━━ AVAILABLE DATA ━━
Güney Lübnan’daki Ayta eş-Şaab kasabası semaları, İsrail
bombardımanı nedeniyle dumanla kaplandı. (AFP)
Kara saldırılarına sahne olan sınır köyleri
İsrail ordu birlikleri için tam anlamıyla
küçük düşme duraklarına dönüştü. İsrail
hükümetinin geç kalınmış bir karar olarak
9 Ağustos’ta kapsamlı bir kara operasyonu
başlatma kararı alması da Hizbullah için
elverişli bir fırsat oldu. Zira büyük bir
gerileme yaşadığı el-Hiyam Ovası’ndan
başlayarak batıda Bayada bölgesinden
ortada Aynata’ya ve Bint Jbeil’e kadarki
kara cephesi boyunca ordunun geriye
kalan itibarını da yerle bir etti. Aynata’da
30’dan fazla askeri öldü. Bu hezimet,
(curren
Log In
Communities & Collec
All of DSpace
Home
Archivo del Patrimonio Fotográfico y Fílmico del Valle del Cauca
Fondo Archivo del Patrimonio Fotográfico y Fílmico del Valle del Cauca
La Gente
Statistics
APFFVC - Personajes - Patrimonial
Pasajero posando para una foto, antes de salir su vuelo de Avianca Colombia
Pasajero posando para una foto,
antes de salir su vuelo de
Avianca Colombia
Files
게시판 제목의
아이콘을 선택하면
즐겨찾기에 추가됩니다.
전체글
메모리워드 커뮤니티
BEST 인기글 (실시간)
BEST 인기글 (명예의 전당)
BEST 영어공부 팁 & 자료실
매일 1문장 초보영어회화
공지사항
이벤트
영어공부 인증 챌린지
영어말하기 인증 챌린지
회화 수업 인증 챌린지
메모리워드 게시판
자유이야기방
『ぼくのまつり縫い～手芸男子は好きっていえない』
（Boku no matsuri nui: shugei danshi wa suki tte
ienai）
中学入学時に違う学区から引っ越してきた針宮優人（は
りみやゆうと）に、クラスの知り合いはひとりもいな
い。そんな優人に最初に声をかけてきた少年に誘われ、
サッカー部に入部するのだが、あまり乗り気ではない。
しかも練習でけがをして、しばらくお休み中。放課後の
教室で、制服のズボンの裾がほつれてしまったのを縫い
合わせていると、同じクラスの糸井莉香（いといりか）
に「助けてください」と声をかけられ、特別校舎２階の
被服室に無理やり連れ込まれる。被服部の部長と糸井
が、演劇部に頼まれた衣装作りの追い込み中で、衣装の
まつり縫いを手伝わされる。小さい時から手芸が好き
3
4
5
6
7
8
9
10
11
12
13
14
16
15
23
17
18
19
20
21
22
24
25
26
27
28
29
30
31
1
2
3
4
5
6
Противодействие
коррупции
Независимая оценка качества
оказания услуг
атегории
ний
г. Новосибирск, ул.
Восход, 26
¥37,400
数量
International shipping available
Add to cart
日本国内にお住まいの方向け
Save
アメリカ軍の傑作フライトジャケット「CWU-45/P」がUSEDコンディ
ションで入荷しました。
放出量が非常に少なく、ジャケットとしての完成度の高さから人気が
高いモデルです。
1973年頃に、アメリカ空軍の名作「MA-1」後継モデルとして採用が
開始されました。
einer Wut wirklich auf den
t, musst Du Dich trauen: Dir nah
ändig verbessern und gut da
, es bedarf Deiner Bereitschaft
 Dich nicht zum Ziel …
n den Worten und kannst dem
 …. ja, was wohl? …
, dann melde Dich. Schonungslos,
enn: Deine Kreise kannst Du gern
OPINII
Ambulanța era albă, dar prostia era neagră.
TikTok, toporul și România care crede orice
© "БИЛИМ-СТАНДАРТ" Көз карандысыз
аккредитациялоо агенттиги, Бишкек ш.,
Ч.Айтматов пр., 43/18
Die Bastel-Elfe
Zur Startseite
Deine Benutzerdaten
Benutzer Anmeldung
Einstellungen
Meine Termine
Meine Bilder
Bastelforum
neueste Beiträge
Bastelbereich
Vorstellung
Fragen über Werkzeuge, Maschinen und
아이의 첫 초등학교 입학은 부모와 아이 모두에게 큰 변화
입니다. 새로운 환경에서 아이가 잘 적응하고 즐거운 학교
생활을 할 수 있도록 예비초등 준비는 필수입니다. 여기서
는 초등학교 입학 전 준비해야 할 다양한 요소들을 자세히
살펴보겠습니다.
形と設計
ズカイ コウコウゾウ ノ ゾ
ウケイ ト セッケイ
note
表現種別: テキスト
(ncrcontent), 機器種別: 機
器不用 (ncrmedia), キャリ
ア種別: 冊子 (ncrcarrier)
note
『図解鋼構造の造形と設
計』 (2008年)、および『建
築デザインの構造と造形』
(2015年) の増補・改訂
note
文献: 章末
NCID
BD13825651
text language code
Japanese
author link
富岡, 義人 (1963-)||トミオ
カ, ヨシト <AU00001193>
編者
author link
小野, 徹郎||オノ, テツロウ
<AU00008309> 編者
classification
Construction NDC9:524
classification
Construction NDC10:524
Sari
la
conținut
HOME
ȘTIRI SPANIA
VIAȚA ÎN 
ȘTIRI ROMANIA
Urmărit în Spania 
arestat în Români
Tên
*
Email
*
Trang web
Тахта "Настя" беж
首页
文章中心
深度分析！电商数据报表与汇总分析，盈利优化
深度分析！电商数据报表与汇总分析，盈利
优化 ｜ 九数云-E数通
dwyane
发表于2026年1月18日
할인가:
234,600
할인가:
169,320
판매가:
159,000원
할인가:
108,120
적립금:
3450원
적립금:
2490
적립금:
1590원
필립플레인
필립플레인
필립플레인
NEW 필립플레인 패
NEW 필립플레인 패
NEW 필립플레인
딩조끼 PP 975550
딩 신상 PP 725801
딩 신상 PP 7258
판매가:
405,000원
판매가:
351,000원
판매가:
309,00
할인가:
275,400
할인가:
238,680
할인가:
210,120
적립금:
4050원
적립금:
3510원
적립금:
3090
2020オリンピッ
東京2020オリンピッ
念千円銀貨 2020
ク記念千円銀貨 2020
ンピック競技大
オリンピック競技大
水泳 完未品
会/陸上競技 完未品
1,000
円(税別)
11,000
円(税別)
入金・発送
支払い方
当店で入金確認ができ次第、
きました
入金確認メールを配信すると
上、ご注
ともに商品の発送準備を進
━━━
**TO DO:** The answer should be an exact reproduction of all the entries.

**REPLY TO THE TASK:**
Güney Lübnan’daki Ayta eş-Şaab kasabası semaları, İsrail
bombardımanı nedeniyle dumanla kaplandı. (AFP)
Kara saldırılarına sahne olan sınır köyleri
İsrail ordu birlikleri için tam anlamıyla
küçük düşme duraklarına dönüştü. İsrail
hükümetinin geç kalınmış bir karar olarak
9 Ağustos’ta kapsamlı bir kara operasyonu
başlatma kararı alması da Hizbullah için
elverişli bir fırsat oldu. Zira büyük bir
gerileme yaşadığı el-Hiyam Ovası’ndan
başlayarak batıda Bayada bölgesinden
ortada Aynata’ya ve Bint Jbeil’e kadarki
kara cephesi boyunca ordunun geriye
kalan itibarını da yerle bir etti. Aynata’da
30’dan fazla askeri öldü. Bu hezimet,
(curren
Log In
Communities & Collec
All of DSpace
Home
Archivo del Patrimonio Fotográfico y Fílmico del Valle del Cauca
Fondo Archivo del Patrimonio Fotográfico y Fílmico del Valle del Cauca
La Gente
Statistics
APFFVC - Personajes - Patrimonial
Pasajero posando para una foto, antes de salir su vuelo de Avianca Colombia
Pasajero posando para una foto,
antes de salir su vuelo de
Avianca Colombia
Files
게시판 제목의
아이콘을 선택하면
즐겨찾기에 추가됩니다.
전체글
메모리워드 커뮤니티
BEST 인기글 (실시간)
BEST 인기글 (명예의 전당)
BEST 영어공부 팁 & 자료실
매일 1문장 초보영어회화
공지사항
이벤트
영어공부 인증 챌린지
영어말하기 인증 챌린지
회화 수업 인증 챌린지
메모리워드 게시판
자유이야기방
『ぼくのまつり縫い～手芸男子は好きっていえない』
（Boku no matsuri nui: shugei danshi wa suki tte
ienai）
中学入学時に違う学区から引っ越してきた針宮優人（は
りみやゆうと）に、クラスの知り合いはひとりもいな
い。そんな優人に最初に声をかけてきた少年に誘われ、
サッカー部に入部するのだが、あまり乗り気ではない。
しかも練習でけがをして、しばらくお休み中。放課後の
教室で、制服のズボンの裾がほつれてしまったのを縫い
合わせていると、同じクラスの糸井莉香（いといりか）
に「助けてください」と声をかけられ、特別校舎２階の
被服室に無理やり連れ込まれる。被服部の部長と糸井
が、演劇部に頼まれた衣装作りの追い込み中で、衣装の
まつり縫いを手伝わされる。小さい時から手芸が好き
3
4
5
6
7
8
9
10
11
12
13
14
16
15
23
17
18
19
20
21
22
24
25
26
27
28
29
30
31
1
2
3
4
5
6
Противодействие
коррупции
Независимая оценка качества
оказания услуг
атегории
ний
г. Новосибирск, ул.
Восход, 26
¥37,400
数量
International shipping available
Add to cart
日本国内にお住まいの方向け
Save
アメリカ軍の傑作フライトジャケット「CWU-45/P」がUSEDコンディ
ションで入荷しました。
放出量が非常に少なく、ジャケットとしての完成度の高さから人気が
高いモデルです。
1973年頃に、アメリカ空軍の名作「MA-1」後継モデルとして採用が
開始されました。
einer Wut wirklich auf den
t, musst Du Dich trauen: Dir nah
ändig verbessern und gut da
, es bedarf Deiner Bereitschaft
 Dich nicht zum Ziel …
n den Worten und kannst dem
 …. ja, was wohl? …
, dann melde Dich. Schonungslos,
enn: Deine Kreise kannst Du gern
OPINII
Ambulanța era albă, dar prostia era neagră.
TikTok, toporul și România care crede orice
© "БИЛИМ-СТАНДАРТ" Көз карандысыз
аккредитациялоо агенттиги, Бишкек ш.,
Ч.Айтматов пр., 43/18
Die Bastel-Elfe
Zur Startseite
Deine Benutzerdaten
Benutzer Anmeldung
Einstellungen
Meine Termine
Meine Bilder
Bastelforum
neueste Beiträge
Bastelbereich
Vorstellung
Fragen über Werkzeuge, Maschinen und
아이의 첫 초등학교 입학은 부모와 아이 모두에게 큰 변화
입니다. 새로운 환경에서 아이가 잘 적응하고 즐거운 학교
생활을 할 수 있도록 예비초등 준비는 필수입니다. 여기서
는 초등학교 입학 전 준비해야 할 다양한 요소들을 자세히
살펴보겠습니다.
形と設計
ズカイ コウコウゾウ ノ ゾ
ウケイ ト セッケイ
note
表現種別: テキスト
(ncrcontent), 機器種別: 機
器不用 (ncrmedia), キャリ
ア種別: 冊子 (ncrcarrier)
note
『図解鋼構造の造形と設
計』 (2008年)、および『建
築デザインの構造と造形』
(2015年) の増補・改訂
note
文献: 章末
NCID
BD13825651
text language code
Japanese
author link
富岡, 義人 (1963-)||トミオ
カ, ヨシト <AU00001193>
編者
author link
小野, 徹郎||オノ, テツロウ
<AU00008309> 編者
classification
Construction NDC9:524
classification
Construction NDC10:524
Sari
la
conținut
HOME
ȘTIRI SPANIA
VIAȚA ÎN 
ȘTIRI ROMANIA
Urmărit în Spania 
arestat în Români
Tên
*
Email
*
Trang web
Тахта "Настя" беж
首页
文章中心
深度分析！电商数据报表与汇总分析，盈利优化
深度分析！电商数据报表与汇总分析，盈利
优化 ｜ 九数云-E数通
dwyane
发表于2026年1月18日
할인가:
234,600
할인가:
169,320
판매가:
159,000원
할인가:
108,120
적립금:
3450원
적립금:
2490
적립금:
1590원
필립플레인
필립플레인
필립플레인
NEW 필립플레인 패
NEW 필립플레인 패
NEW 필립플레인
딩조끼 PP 975550
딩 신상 PP 725801
딩 신상 PP 7258
판매가:
405,000원
판매가:
351,000원
판매가:
309,00
할인가:
275,400
할인가:
238,680
할인가:
210,120
적립금:
4050원
적립금:
3510원
적립금:
3090
2020オリンピッ
東京2020オリンピッ
念千円銀貨 2020
ク記念千円銀貨 2020
ンピック競技大
オリンピック競技大
水泳 完未品
会/陸上競技 完未品
1,000
円(税別)
11,000
円(税別)
入金・発送
支払い方
当店で入金確認ができ次第、
きました
入金確認メールを配信すると
上、ご注
ともに商品の発送準備を進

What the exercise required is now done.